Until we fundamentally change that reality, the mass incursion of our borders will continue and our nation’s sovereignty will slowly fade away.

The American people are awakening to the danger that illegal immigration poses to our country. It is crowding out millions of jobs desperately needed by American workers. It is overwhelming our schools, our hospitals, our courts, law enforcement, prisons and our local and state budgets. Perhaps worst of all, it is undermining the process of legal immigration upon which our country is founded. Why should anyone go to the expense and trouble of obeying our immigration laws when they can reap rich rewards simply by defying them?

This administration has actively encouraged this crisis with its promises of amnesty, and it now needs another $4 billion to feed, clothe and house this new surge. Conspicuously lacking from the President’s proposal is any serious effort at enforcement or deportation.

The advocates of illegal immigration tell us we need comprehensive immigration reform, but what they really mean is extending some form of amnesty to those now illegally in our country. Yet it is precisely these promises of amnesty that are causing and encouraging the mass migration we now are seeing.

Any short-term measure this House approves must include provisions:

  • First, to rescind the President’s unlawful Deferred Action for Childhood Arrivals order that has clearly encouraged the current surge;
  • Second, to detain all of these new arrivals while expedited deportation hearings proceed;
  • Third, to provide unrestricted access for law enforcement to all federal lands at the border; and
  • Fourth, to activate the National Guard in whatever numbers are necessary to secure our southern border now.

Once the immediate tide has been turned back, it is imperative that existing laws are enforced before any new laws are considered, including:

  • Rigorous enforcement of sanctions against any employer who hires an illegal immigrant;
  • Completion of the border fence authorized in 2006;
  • Deportation of any illegal immigrant who comes in contact with law enforcement or who illegally applies for government assistance; and
  • Resumption of federal cooperation with local and state law enforcement agencies to assure enforcement of immigration law.

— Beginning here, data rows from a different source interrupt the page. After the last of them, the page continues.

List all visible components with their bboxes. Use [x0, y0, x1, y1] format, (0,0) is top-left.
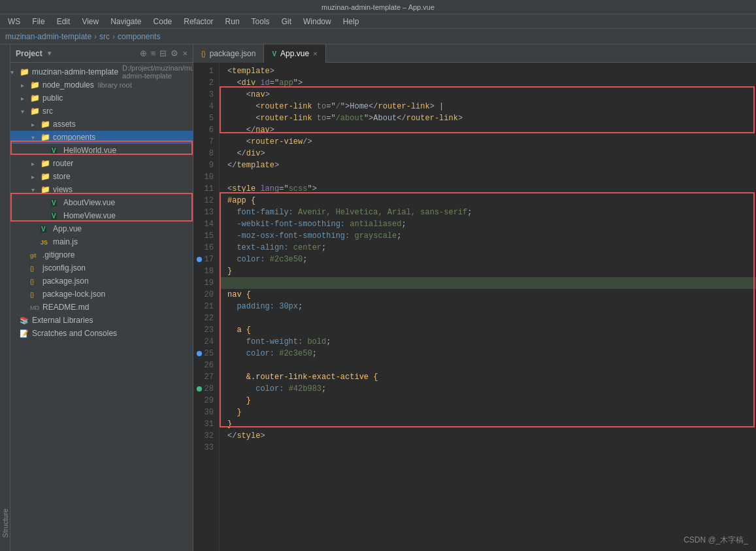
menu-item-git[interactable]: Git: [276, 16, 297, 27]
tree-item-public[interactable]: ▸📁public: [10, 92, 193, 105]
tree-icon-packagelockjson: {}: [30, 290, 41, 299]
tab-package[interactable]: {}package.json: [193, 44, 264, 63]
tab-icon-package: {}: [201, 49, 206, 58]
menu-item-ws[interactable]: WS: [3, 16, 25, 27]
tab-close-appvue[interactable]: ×: [313, 50, 317, 58]
collapse-icon[interactable]: ≡: [151, 48, 156, 58]
tree-item-store[interactable]: ▸📁store: [10, 170, 193, 183]
tree-label-store: store: [53, 172, 71, 181]
tree-icon-views: 📁: [41, 185, 51, 194]
menu-item-code[interactable]: Code: [148, 16, 178, 27]
menu-item-view[interactable]: View: [76, 16, 104, 27]
line-number-28: 28: [193, 383, 219, 395]
tree-icon-router: 📁: [41, 159, 51, 168]
tree-item-src[interactable]: ▾📁src: [10, 105, 193, 118]
tree-item-assets[interactable]: ▸📁assets: [10, 118, 193, 131]
code-line-14: -webkit-font-smoothing: antialiased;: [220, 218, 756, 230]
menu-item-help[interactable]: Help: [338, 16, 365, 27]
menu-item-refactor[interactable]: Refactor: [178, 16, 218, 27]
tree-item-homeview[interactable]: VHomeView.vue: [10, 209, 193, 222]
editor-content: 1234567891011121314151617181920212223242…: [193, 63, 756, 551]
code-line-15: -moz-osx-font-smoothing: grayscale;: [220, 230, 756, 242]
menu-item-navigate[interactable]: Navigate: [105, 16, 146, 27]
tree-arrow-root: ▾: [10, 69, 20, 76]
tree-label-router: router: [53, 159, 73, 168]
breadcrumb: muzinan-admin-template › src › component…: [0, 29, 756, 44]
line-number-6: 6: [193, 124, 219, 136]
code-line-27: &.router-link-exact-active {: [220, 371, 756, 383]
tree-item-router[interactable]: ▸📁router: [10, 157, 193, 170]
tree-label-packagejson: package.json: [42, 276, 89, 286]
tree-arrow-views: ▾: [31, 186, 41, 193]
line-number-25: 25: [193, 348, 219, 359]
tree-item-packagelockjson[interactable]: {}package-lock.json: [10, 288, 193, 301]
code-line-3: <nav>: [220, 89, 756, 101]
menu-item-run[interactable]: Run: [220, 16, 245, 27]
line-number-9: 9: [193, 159, 219, 171]
tree-item-helloworld[interactable]: VHelloWorld.vue: [10, 144, 193, 157]
code-line-13: font-family: Avenir, Helvetica, Arial, s…: [220, 207, 756, 218]
tab-label-appvue: App.vue: [280, 49, 309, 58]
settings-icon[interactable]: ⚙: [171, 48, 178, 58]
sidebar-tree: ▾📁muzinan-admin-templateD:/project/muzin…: [10, 63, 193, 551]
tree-item-gitignore[interactable]: git.gitignore: [10, 248, 193, 261]
line-number-18: 18: [193, 265, 219, 277]
tree-item-extlibs[interactable]: 📚External Libraries: [10, 314, 193, 327]
code-line-21: padding: 30px;: [220, 301, 756, 312]
tree-item-packagejson[interactable]: {}package.json: [10, 275, 193, 288]
tree-item-aboutview[interactable]: VAboutView.vue: [10, 196, 193, 209]
tree-item-root[interactable]: ▾📁muzinan-admin-templateD:/project/muzin…: [10, 65, 193, 78]
sidebar-dropdown-icon[interactable]: ▼: [46, 50, 53, 57]
line-number-31: 31: [193, 418, 219, 430]
tree-item-appvue[interactable]: VApp.vue: [10, 222, 193, 235]
tree-label-node_modules: node_modules: [42, 80, 94, 90]
tree-icon-scratches: 📝: [20, 329, 30, 338]
tree-item-jsconfigjson[interactable]: {}jsconfig.json: [10, 261, 193, 275]
line-number-29: 29: [193, 395, 219, 407]
line-number-27: 27: [193, 371, 219, 383]
menu-item-edit[interactable]: Edit: [52, 16, 76, 27]
tree-arrow-router: ▸: [31, 160, 41, 167]
menu-item-window[interactable]: Window: [298, 16, 337, 27]
tree-icon-extlibs: 📚: [20, 316, 30, 325]
expand-icon[interactable]: ⊟: [159, 48, 167, 58]
tree-label-mainjs: main.js: [53, 237, 78, 246]
tree-note-node_modules: library root: [98, 81, 132, 89]
watermark: CSDN @_木字稿_: [683, 535, 748, 546]
line-numbers: 1234567891011121314151617181920212223242…: [193, 63, 220, 551]
tree-label-assets: assets: [53, 120, 76, 129]
tree-label-gitignore: .gitignore: [42, 250, 74, 259]
tree-item-components[interactable]: ▾📁components: [10, 131, 193, 144]
breadcrumb-part-0[interactable]: muzinan-admin-template: [5, 32, 91, 41]
code-line-19: [220, 277, 756, 289]
breakpoint-25: [197, 351, 202, 356]
tree-arrow-assets: ▸: [31, 121, 41, 128]
breadcrumb-part-1[interactable]: src: [99, 32, 110, 41]
tree-icon-mainjs: JS: [41, 237, 51, 246]
tree-icon-assets: 📁: [41, 120, 51, 129]
close-sidebar-icon[interactable]: ×: [182, 48, 188, 58]
tree-item-node_modules[interactable]: ▸📁node_moduleslibrary root: [10, 78, 193, 92]
structure-tab[interactable]: Structure: [0, 44, 10, 551]
tree-label-aboutview: AboutView.vue: [63, 198, 115, 207]
tree-item-views[interactable]: ▾📁views: [10, 183, 193, 196]
code-line-20: nav {: [220, 289, 756, 301]
tab-appvue[interactable]: VApp.vue×: [264, 44, 325, 63]
menu-item-tools[interactable]: Tools: [246, 16, 275, 27]
code-area[interactable]: <template> <div id="app"> <nav> <router-…: [220, 63, 756, 551]
code-line-31: }: [220, 418, 756, 430]
code-line-26: [220, 359, 756, 371]
tree-item-mainjs[interactable]: JSmain.js: [10, 235, 193, 248]
tree-item-readmemd[interactable]: MDREADME.md: [10, 301, 193, 314]
tree-path-root: D:/project/muzinan/muzinan-admin-templat…: [122, 64, 193, 80]
locate-icon[interactable]: ⊕: [140, 48, 147, 58]
breadcrumb-part-2[interactable]: components: [118, 32, 160, 41]
menu-item-file[interactable]: File: [27, 16, 50, 27]
tree-item-scratches[interactable]: 📝Scratches and Consoles: [10, 327, 193, 340]
tree-icon-helloworld: V: [51, 146, 61, 155]
tree-icon-homeview: V: [51, 211, 61, 220]
editor-area: {}package.jsonVApp.vue× 1234567891011121…: [193, 44, 756, 551]
tree-label-homeview: HomeView.vue: [63, 211, 116, 220]
tree-label-views: views: [53, 185, 73, 194]
tree-arrow-store: ▸: [31, 173, 41, 180]
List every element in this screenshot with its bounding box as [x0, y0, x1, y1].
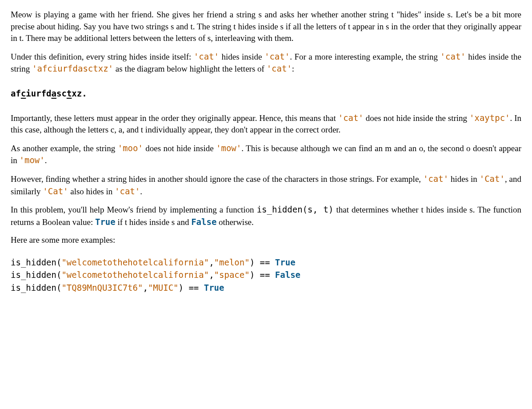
example-result: True: [204, 283, 224, 293]
example-arg-t: "MUIC": [148, 283, 179, 293]
code-literal: 'cat': [423, 174, 448, 184]
paragraph-moo: As another example, the string 'moo' doe…: [11, 142, 521, 167]
text: . For a more interesting example, the st…: [290, 52, 440, 61]
examples-block: is_hidden("welcometothehotelcalifornia",…: [11, 256, 521, 294]
code-literal: 'cat': [338, 113, 364, 123]
example-line: is_hidden("welcometothehotelcalifornia",…: [11, 269, 521, 281]
text: as the diagram below highlight the lette…: [113, 64, 267, 73]
code-literal: 'cat': [440, 52, 466, 61]
example-fn: is_hidden(: [11, 270, 61, 280]
example-close: ) ==: [250, 270, 275, 280]
diagram-text: iurfd: [26, 88, 51, 98]
code-literal: 'cat': [264, 52, 290, 61]
diagram-highlight: t: [67, 88, 72, 98]
text: :: [292, 64, 294, 73]
text: otherwise.: [216, 217, 253, 227]
code-literal: 'Cat': [480, 174, 505, 184]
example-line: is_hidden("welcometothehotelcalifornia",…: [11, 256, 521, 269]
paragraph-case: However, finding whether a string hides …: [11, 173, 521, 197]
text: .: [45, 156, 47, 165]
code-literal: 'cat': [267, 64, 292, 73]
code-literal: 'mow': [20, 155, 45, 165]
diagram-text: af: [11, 88, 21, 98]
example-fn: is_hidden(: [11, 257, 61, 267]
example-result: True: [275, 257, 296, 267]
code-literal: 'cat': [115, 186, 140, 196]
text: if t hides inside s and: [116, 217, 191, 227]
code-literal: 'xaytpc': [469, 113, 510, 123]
code-literal: 'cat': [194, 52, 219, 61]
example-arg-t: "melon": [214, 257, 250, 267]
text: also hides in: [68, 187, 115, 196]
example-sep: ,: [209, 257, 214, 267]
example-line: is_hidden("TQ89MnQU3IC7t6","MUIC") == Tr…: [11, 281, 521, 294]
text: does not hide inside the string: [364, 113, 469, 123]
code-bool-true: True: [95, 217, 116, 227]
text: In this problem, you'll help Meow's frie…: [11, 205, 257, 214]
example-sep: ,: [143, 283, 148, 293]
code-bool-false: False: [191, 217, 216, 227]
example-arg-s: "welcometothehotelcalifornia": [61, 270, 209, 280]
diagram-hidden-letters: afciurfdasctxz.: [11, 88, 521, 100]
code-literal: 'moo': [118, 143, 143, 153]
example-arg-t: "space": [214, 270, 250, 280]
example-close: ) ==: [179, 283, 204, 293]
diagram-text: sc: [56, 88, 67, 98]
diagram-text: xz.: [72, 88, 87, 98]
example-arg-s: "TQ89MnQU3IC7t6": [61, 283, 143, 293]
text: Importantly, these letters must appear i…: [11, 113, 338, 123]
example-arg-s: "welcometothehotelcalifornia": [61, 257, 209, 267]
code-literal: 'Cat': [43, 186, 68, 196]
paragraph-task: In this problem, you'll help Meow's frie…: [11, 204, 521, 228]
text: As another example, the string: [11, 144, 118, 153]
example-fn: is_hidden(: [11, 283, 61, 293]
code-literal: 'afciurfdasctxz': [32, 64, 113, 73]
paragraph-order: Importantly, these letters must appear i…: [11, 112, 521, 136]
paragraph-intro: Meow is playing a game with her friend. …: [11, 9, 521, 44]
text: Under this definition, every string hide…: [11, 52, 194, 61]
text: does not hide inside: [143, 144, 216, 153]
example-close: ) ==: [250, 257, 275, 267]
text: hides in: [448, 174, 480, 184]
example-sep: ,: [209, 270, 214, 280]
text: hides inside: [219, 52, 264, 61]
code-function: is_hidden(s, t): [257, 204, 334, 214]
diagram-highlight: a: [52, 88, 56, 98]
diagram-highlight: c: [21, 88, 26, 98]
paragraph-selfhide: Under this definition, every string hide…: [11, 51, 521, 75]
text: However, finding whether a string hides …: [11, 174, 423, 184]
code-literal: 'mow': [216, 143, 241, 153]
text: .: [140, 187, 142, 196]
example-result: False: [275, 270, 300, 280]
paragraph-examples-intro: Here are some more examples:: [11, 234, 521, 246]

If we are not willing to enforce our current laws, there is no reason to believe that any future laws will be enforced. And until we enforce them, we really can’t accurately assess what changes may be needed.

The people with whom I talk are tired of excuses and tired of promises of future reforms. They want to see our current laws enforced and our border secured and every act of this House should be focused on pressuring the President to do so.

History is shouting its warning at us: nations that either cannot or will not defend their borders aren’t around very long.

Let that not be the legacy of this administration and let it not be the epitaph of the American Republic.